Paul-Marie Falcone a fait l’essentiel de sa carrière au Conseil d’État. Cet ancien de l’ENA, décoré de la Légion d’honneur et de l’ordre national du Mérite, décédé en 2020, avait manifestement décidé à la fin de sa vie de mettre ses compétences au service de ceux qu’il a pourtant redressés tout au long de sa carrière de magistrat. Le juge ignorait sans doute que Jim Perrichon l’enregistrait lorsqu’il dispensait ses conseils pour que la riche Natalia échappe aux contrôleurs du fisc. Préconisant, notamment, "d’éteindre toutes les lumières de la villa pendant un mois" pour pouvoir produire au besoin une facture d’électricité corroborant le fait qu’elle n’y habiterait pas.
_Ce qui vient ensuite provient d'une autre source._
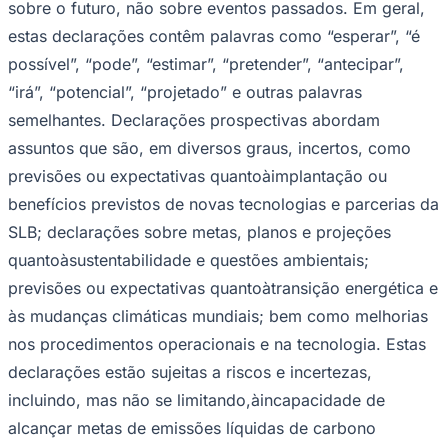
sobre o futuro, não sobre eventos passados. Em geral,
estas declarações contêm palavras como “esperar”, “é
possível”, “pode”, “estimar”, “pretender”, “antecipar”,
“irá”, “potencial”, “projetado” e outras palavras
semelhantes. Declarações prospectivas abordam
assuntos que são, em diversos graus, incertos, como
Palmeiras
previsões ou expectativas quantoàimplantação ou
benefícios previstos de novas tecnologias e parcerias da
SLB; declarações sobre metas, planos e projeções
quantoàsustentabilidade e questões ambientais;
previsões ou expectativas quantoàtransição energética e
às mudanças climáticas mundiais; bem como melhorias
nos procedimentos operacionais e na tecnologia. Estas
declarações estão sujeitas a riscos e incertezas,
incluindo, mas não se limitando,àincapacidade de
alcançar metas de emissões líquidas de carbono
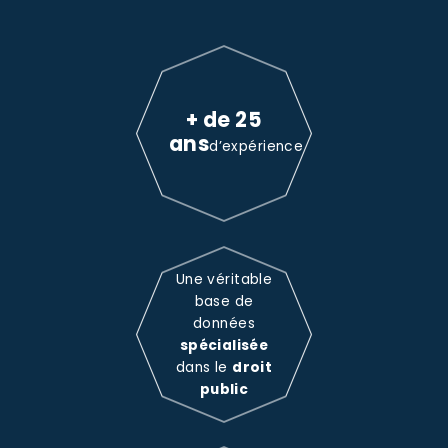
+ de 25
ans
d’expérience
Une véritable
base de
données
spécialisée
dans le
droit
public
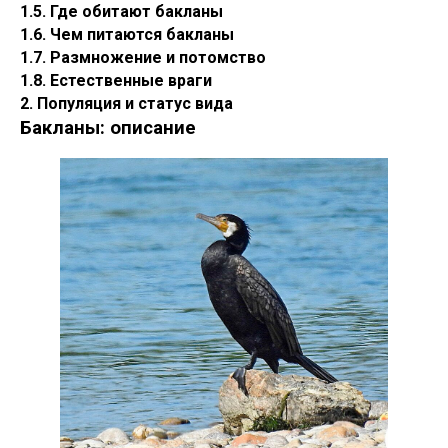
1.5. Где обитают бакланы
1.6. Чем питаются бакланы
1.7. Размножение и потомство
1.8. Естественные враги
2. Популяция и статус вида
Бакланы: описание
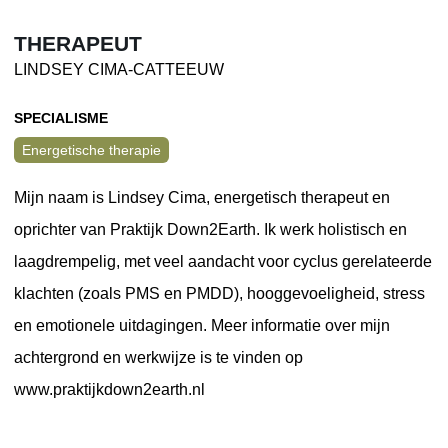
THERAPEUT
LINDSEY CIMA-CATTEEUW
SPECIALISME
Energetische therapie
Mijn naam is Lindsey Cima, energetisch therapeut en
oprichter van Praktijk Down2Earth. Ik werk holistisch en
laagdrempelig, met veel aandacht voor cyclus gerelateerde
klachten (zoals PMS en PMDD), hooggevoeligheid, stress
en emotionele uitdagingen. Meer informatie over mijn
achtergrond en werkwijze is te vinden op
www.praktijkdown2earth.nl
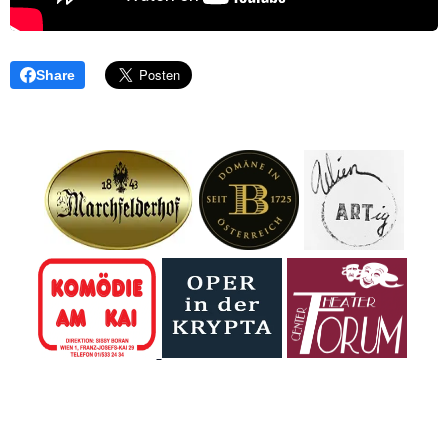
Share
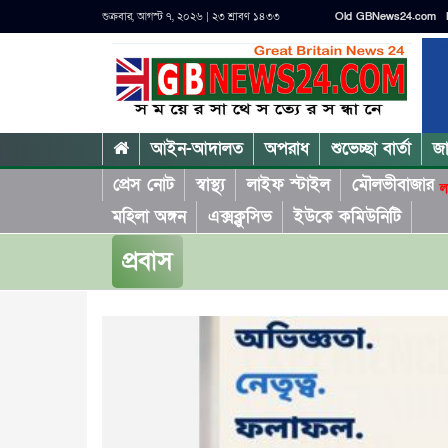
শুক্রবার, আগস্ট ৭, ২০২৬ | ২৩ শ্রাবণ ১৪৩৩
Old GBNews24.com
আইন-আদালত
অপরাধ
শুভেচ্ছা বার্তা
জ
প্রেস নোট
স্বাস্থ্য
লাইফ স্টাইল
মৌলভীবাজার
ল
মহিলা অঙ্গন
এক্সক্লুসিভ
ইউকে কমিউনিটি
প্রবাস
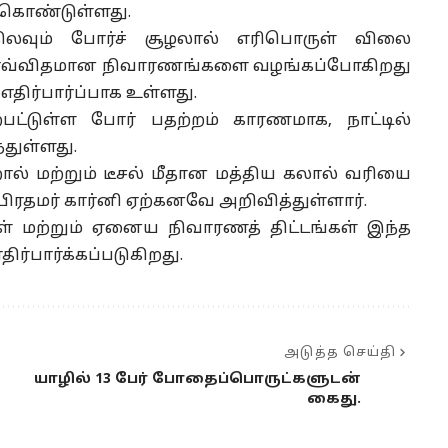
ர்கொண்டுள்ளது.
ிலவும் போர்ச் சூழலால் எரிபொருள் விலை
கு எவ்விதமான நிவாரணங்களை வழங்கப்போகிறது
திர்பார்ப்பாக உள்ளது.
பட்டுள்ள போர் பதற்றம் காரணமாக, நாட்டில்
துள்ளது.
ல் மற்றும் டீசல் மீதான மத்திய கலால் வரியை
க பிரதமர் கார்னி ஏற்கனவே அறிவித்துள்ளார்.
 மற்றும் ஏனைய நிவாரணத் திட்டங்கள் இந்த
ர்பார்க்கப்படுகிறது.
அடுத்த செய்தி
யாழில் 13 பேர் போதைப்பொருட்களுடன்
கைது.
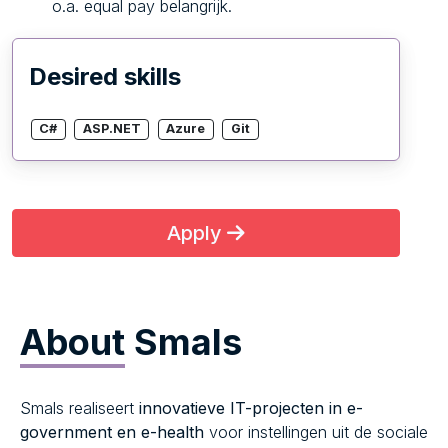
o.a. equal pay belangrijk.
Desired skills
C#
ASP.NET
Azure
Git
Apply
About
Smals
Smals realiseert
innovatieve IT-projecten in e-
government en e-health
voor instellingen uit de sociale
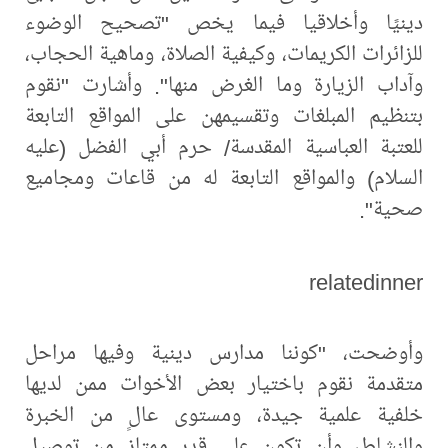
دينيًا وأخلاقيا فيما يخص "تصحيح الوضوء
للزائرات الكريمات، وكيفية الصلاة، وماهية الحجاب،
وآداب الزيارة وما الغرض منها". وأشارت "نقوم
بتنظيم المبلغات وتقسيمهن على المواقع التابعة
للعتبة العباسية المقدسة/ حرم أبي الفضل (عليه
السلام) والمواقع التابعة له من قاعات ومجاميع
صحية".
relatedinner
وأوضحت، "كوننا مدارس دينية وفيها مراحل
متقدمة نقوم باختيار بعض الأخوات ممن لديها
خلفية علمية جيدة، ومستوى عالٍ من الخبرة
والنشاط، وأن تكون على قدر ممتاز من توصيل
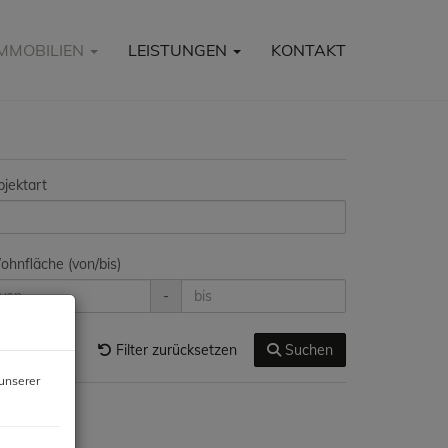
IMMOBILIEN
LEISTUNGEN
KONTAKT
jektart
hnfläche (von/bis)
-
Filter zurücksetzen
Suchen
unserer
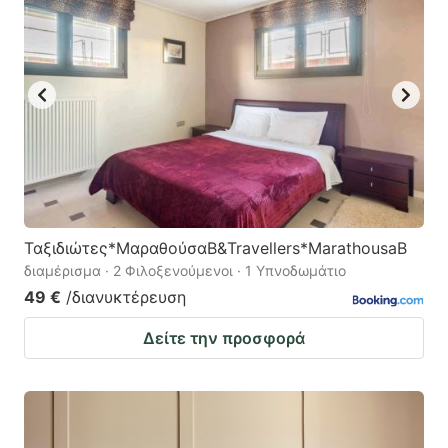
Ταξιδιώτες*ΜαραθούσαΒ&Travellers*MarathousaB
διαμέρισμα · 2 Φιλοξενούμενοι · 1 Υπνοδωμάτιο
49 €
/διανυκτέρευση
Δείτε την προσφορά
L’histoire ne dit pas (ou pas encore) ce que Bercy et le PNF ont fait des renseignements collectés par le majordome des oligarques. Si ce n’est que l’ex-espion russe condamné il y a quelques jours ne semble pas être le seul à avoir reçu la visite des policiers. Selon nos informations, il y a tout juste un an, une armée d’enquêteurs investissait également le château niçois de son ancien employeur, Sergueï Pougatchev, pour y mener une perquisition. Toutefois, cette "procédure fiscale" aurait été initiée bien avant que l’espion de Moscou ne se rapproche des autorités françaises. Elle serait toujours en cours d’instruction...
"Le préjudice pour mon client de cette mise sous surveillance est incommensurable", affirme l’avocat de Sergueï Pougatchev, Maître Adrien Verrier.
Photo Cyril Dodergny.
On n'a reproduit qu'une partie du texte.